For some good examples, check out the author page for mystery writer Elena Santangelo. And the professional page for Bowers Watch and Clock Repair, even though this isn’t a writing page. Both have been extremely successful in their Facebook efforts. 

And one more thing: You need to have patience, lots of it. A successful Facebook Page doesn’t happen overnight. It requires a lot of effort and a bit of time to maintain it. If you don’t have enough of either of those, don’t bother.

Friday, July 11, 2014

The Two P’s to Success

Success as a writer depends on two things—patience and perseverance. Do you have enough of both to succeed? Many writers don’t.

Recently, Dagda Publishing posted a message on Facebook, stating that best-selling novelist Joanne Harris said that J.K. Rowling’s “little story about wizards” distorts the truth about author’s pay. Essentially, it misleads beginning writers into thinking that they, too, will make lots of money at writing.

But what that statement leaves out is how long it took for her to achieve that kind of success. And what did she have to endure to get there?

The first thing you need to succeed is patience—lots of it. Writing success doesn’t happen overnight. It can take up to 10 years for things to begin happening for you. Somewhere along the way you may get a lucky break. But that’s a big maybe. Are you prepared to wait that long?

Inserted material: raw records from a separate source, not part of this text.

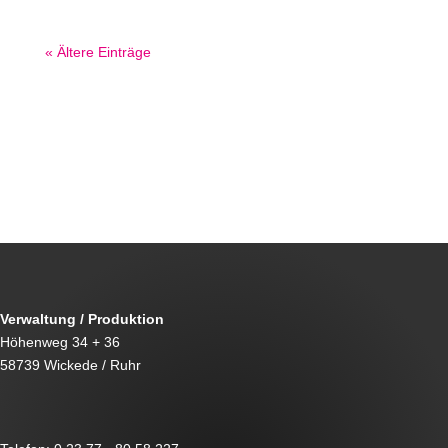
« Ältere Einträge
←
Prev: Beachflag für Sanibroy aus Dietzenbach
Herstellung und Lieferung von Meterstäbe mit
hochwertigen Direktdruck
→
Verwaltung / Produktion
Höhenweg 34 + 36
58739 Wickede / Ruhr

Om today’s fast-paced world, many people expect everything to happen quickly. They believe because they created a Web site or Facebook page, for instance, that people will flock to it. They also often believe that their writing is so good that everyone wants to read it. Sorry, but the answer is no on both counts.

Part of the problem is the shear volume of writers out there. They produce thousands of articles, short stories, and book each year. And with more newspapers and magazines folding, there’s a growing tide of out-of-work editors and reporters that have been thrust onto the freelance market. They believe that all their experience must count for something. But what most find out all too quickly, is that they have to start nearly at the bottom like everyone else. But they can’t afford to be patient because of their sudden loss of steady income.

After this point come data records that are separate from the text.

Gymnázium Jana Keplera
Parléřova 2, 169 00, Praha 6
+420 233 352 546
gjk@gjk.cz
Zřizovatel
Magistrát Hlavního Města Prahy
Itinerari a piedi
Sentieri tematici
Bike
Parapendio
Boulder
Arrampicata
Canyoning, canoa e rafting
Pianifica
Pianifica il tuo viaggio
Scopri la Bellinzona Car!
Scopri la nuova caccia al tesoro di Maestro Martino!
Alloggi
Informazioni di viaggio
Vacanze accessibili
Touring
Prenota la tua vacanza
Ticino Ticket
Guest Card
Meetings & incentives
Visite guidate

So what do you do while you’re being patient? You persevere. Perseverance, or the act of continuing to plug away at what you believe you’re meant to do, is as important as patience.

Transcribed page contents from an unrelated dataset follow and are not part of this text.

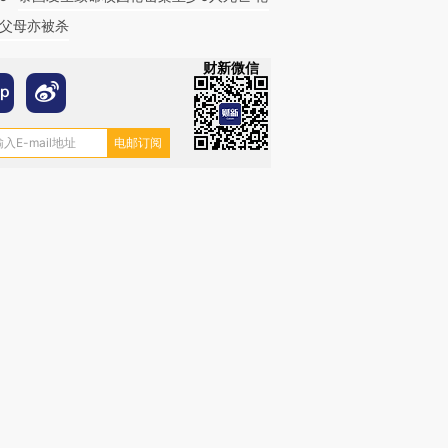
父母亦被杀
财新微信
跨国走私7万
视线｜被称为“蟑螂”的印
视线｜“入侵”还是“人道危
检体内含3种
度Z世代 用街头抗争将教
机”？难民潮撕裂西班牙
秘鲁纳斯
育部长拱下台
飞地休达
13人遇难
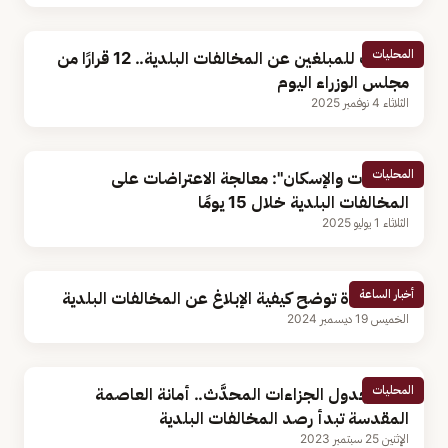
المحليات
مكافآت للمبلغين عن المخالفات البلدية.. 12 قرارًا من
مجلس الوزراء اليوم
الثلاثاء 4 نوفمبر 2025
المحليات
"البلديات والإسكان": معالجة الاعتراضات على
المخالفات البلدية خلال 15 يومًا
الثلاثاء 1 يوليو 2025
أخبار الساعة
أمانة جدة توضح كيفية الإبلاغ عن المخالفات البلدية
الخميس 19 ديسمبر 2024
المحليات
وفقًا لجدول الجزاءات المحدَّث.. أمانة العاصمة
المقدسة تبدأ رصد المخالفات البلدية
الإثنين 25 سبتمبر 2023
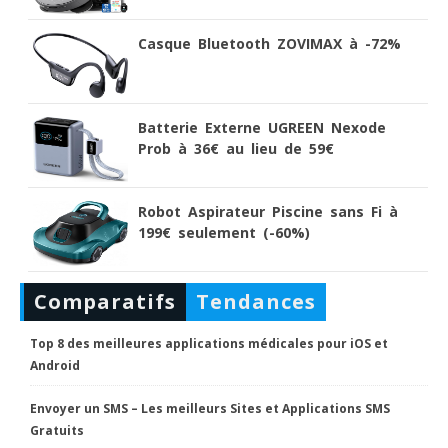
Casque Bluetooth ZOVIMAX à -72%
Batterie Externe UGREEN Nexode
Prob à 36€ au lieu de 59€
Robot Aspirateur Piscine sans Fi à
199€ seulement (-60%)
Comparatifs
Tendances
Top 8 des meilleures applications médicales pour iOS et
Android
Envoyer un SMS – Les meilleurs Sites et Applications SMS
Gratuits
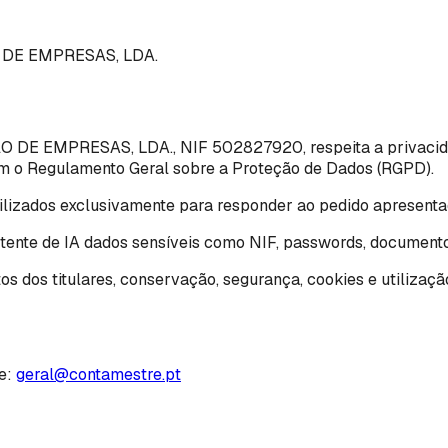
 DE EMPRESAS, LDA.
 EMPRESAS, LDA., NIF 502827920, respeita a privacidade
com o Regulamento Geral sobre a Proteção de Dados (RGPD).
ilizados exclusivamente para responder ao pedido apresentad
stente de IA dados sensíveis como NIF, passwords, documentos
s dos titulares, conservação, segurança, cookies e utilização
e:
geral@contamestre.pt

Persevering means continuing to write even when other pieces you’ve created don’t seem to be going anywhere. It also means searching out new contacts and markets for your writing. If you don’t constantly search, you won’t be open to opportunities that may come along.

Perseverance also means following through on your ideas and finishing writing projects that you’ve started. If you’re trying to write a novel and get stuck halfway through, take a step back and analyze what you have done so far. It’s possible you didn’t plan it out well enough. Too many beginning writers make the mistake of just starting to write without giving any thought to the direction in which they’re headed.

By making patience and perseverance part of your daily life—not just your writing routine—you’ll have a very good chance of succeeding in your dream of becoming a writer.